Чтобы избежать краевого эффекта, в исследовании не использовали первую и последнюю линии, а также первый и последний ряды планшета. Пустые лунки заполняли водой. Среду меняли каждые 2 дня.To avoid edge effects, the study did not use the first and last lines, and the first and last rows of the plate. The empty wells were filled with water. The medium was changed every 2 days.
Тестируемые соединения и депривация факторов ростаTest Compounds and Deprivation of Growth Factors
Предварительная инкубация: на 13 день культивирования тестируемое соединение разводили в культуральной среде и предварительно инкубировали с ГАМКергическими нейронами в течение 1 часа перед депривацией факторов роста (BDNF и GDNF).Pre-incubation: On day 13 of culture, test compound was diluted in culture medium and pre-incubated with GABAergic neurons for 1 hour prior to deprivation of growth factors (BDNF and GDNF).
Депривация факторов роста: через 1 час после инкубации с тестируемым соединением половину среды заменяли средой, лишенной факторов роста.
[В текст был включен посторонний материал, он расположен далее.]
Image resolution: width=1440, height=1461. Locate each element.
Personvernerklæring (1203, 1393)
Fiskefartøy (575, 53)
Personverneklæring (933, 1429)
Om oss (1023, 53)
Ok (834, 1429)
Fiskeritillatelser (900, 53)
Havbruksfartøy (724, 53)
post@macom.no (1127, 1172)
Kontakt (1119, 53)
Депривацию применяли на 96 часов.Deprivation of growth factors: 1 hour after incubation with the test compound, half of the medium was replaced with medium devoid of growth factors. Deprivation was applied for 96 hours.
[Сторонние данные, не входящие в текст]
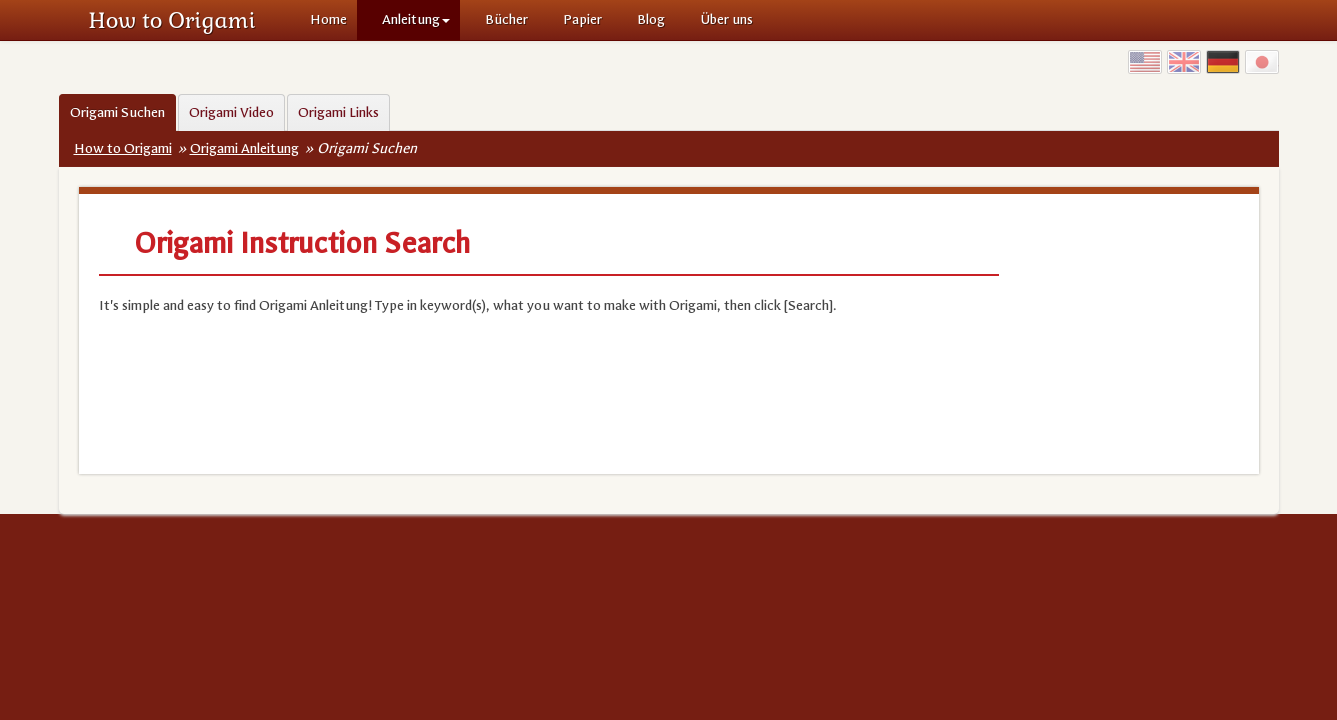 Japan (1262, 62)
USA (1145, 62)
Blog (651, 19)
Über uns (726, 19)
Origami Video (231, 112)
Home (328, 19)
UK (1184, 62)
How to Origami (172, 20)
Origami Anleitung (244, 148)
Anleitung (416, 19)
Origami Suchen (117, 112)
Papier (582, 19)
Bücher (506, 19)
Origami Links (338, 112)
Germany (1223, 62) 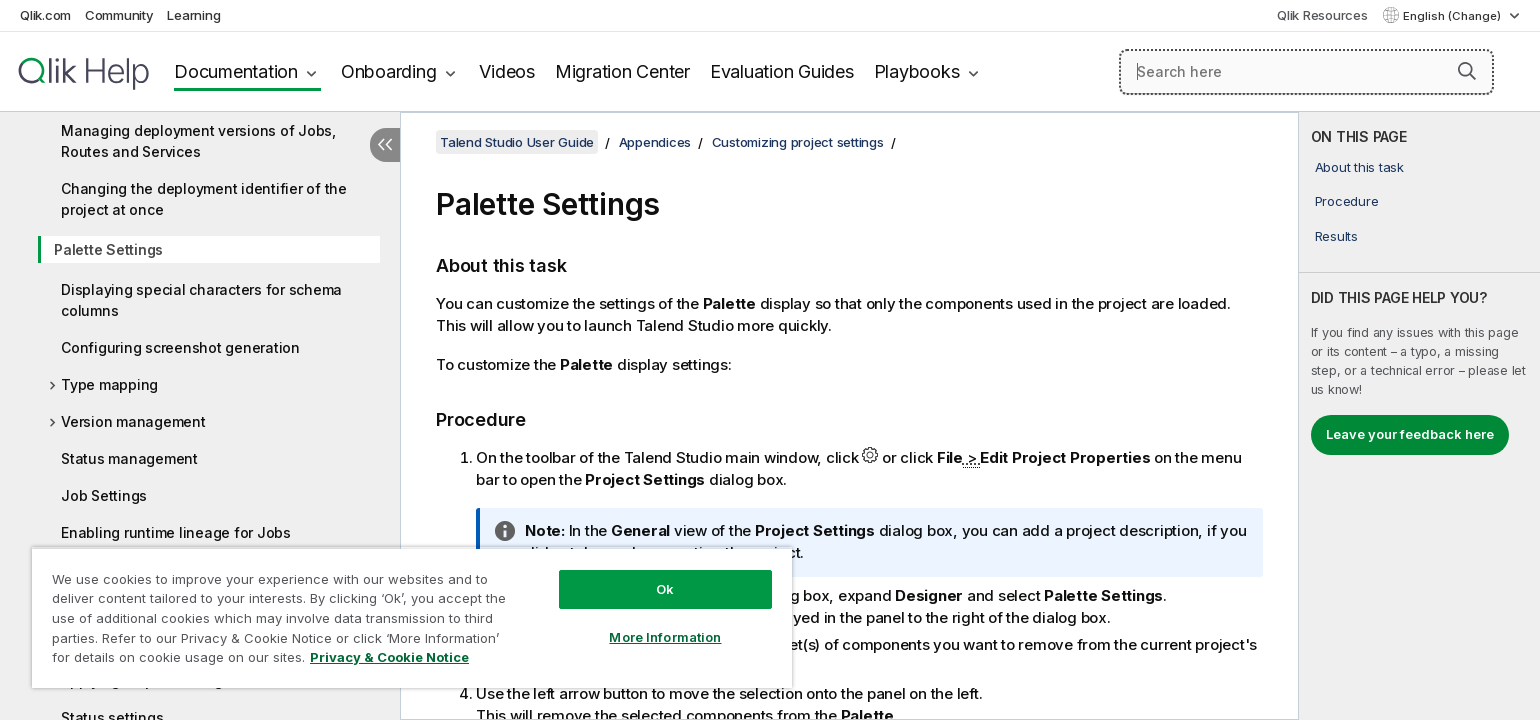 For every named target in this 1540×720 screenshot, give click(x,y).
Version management (133, 421)
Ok (665, 589)
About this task (1359, 167)
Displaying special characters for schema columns (201, 300)
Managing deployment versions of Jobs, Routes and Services (198, 141)
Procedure (1347, 201)
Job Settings (104, 495)
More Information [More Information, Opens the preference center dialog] (665, 637)
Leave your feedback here (1410, 434)
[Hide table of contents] (385, 145)
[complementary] (1419, 416)
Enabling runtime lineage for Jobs (176, 532)
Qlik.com (45, 15)
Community (119, 15)
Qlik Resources (1322, 15)
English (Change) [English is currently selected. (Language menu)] (1453, 16)
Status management (129, 458)
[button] (1467, 71)
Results (1336, 236)
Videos (507, 71)
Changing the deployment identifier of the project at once (204, 199)
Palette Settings (108, 249)
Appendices (655, 142)
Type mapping (109, 384)
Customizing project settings (798, 142)
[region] (412, 617)
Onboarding (389, 71)
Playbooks (917, 71)
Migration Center (622, 71)
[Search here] (1306, 72)
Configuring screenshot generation (180, 347)
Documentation (236, 71)
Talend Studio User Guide (517, 142)
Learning (193, 15)
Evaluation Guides (782, 71)
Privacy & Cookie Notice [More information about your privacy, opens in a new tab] (389, 657)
Организация планшетов с культуройOrganization of culture plates
Испытуемые соединения тестировали в 96-луночном планшете (n = 6 лунок для культивирования на условие). Оценивали следующие условия:Test compounds were tested in a 96-well plate (n = 6 culture wells per condition). The following conditions were evaluated:
Конечная оценкаfinal score
Через 96 часов после депривации факторов роста надосадочную жидкость клеточной культуры отделяли и немедленно замораживали для будущего анализа. Клетки фиксировали холодным раствором этанола (95%) и уксусной кислоты (5%) в течение 5 мин при -20°C. Клетки дважды промывали ФБР и затем повышали проницаемость. Неспецифическое связывание блокировали раствором ФБР, содержащим 0,1% сапонина и 1% ЭТС, в течение 15 мин при комнатной температуре.96 hours after growth factor deprivation, the cell culture supernatant was separated and immediately frozen for future analysis. Cells were fixed with a cold solution of ethanol (95%) and acetic acid (5%) for 5 min at -20°C. Cells were washed twice with PBS and then permeated. Nonspecific binding was blocked with a PBS solution containing 0.1% saponin and 1% ETS for 15 min at room temperature.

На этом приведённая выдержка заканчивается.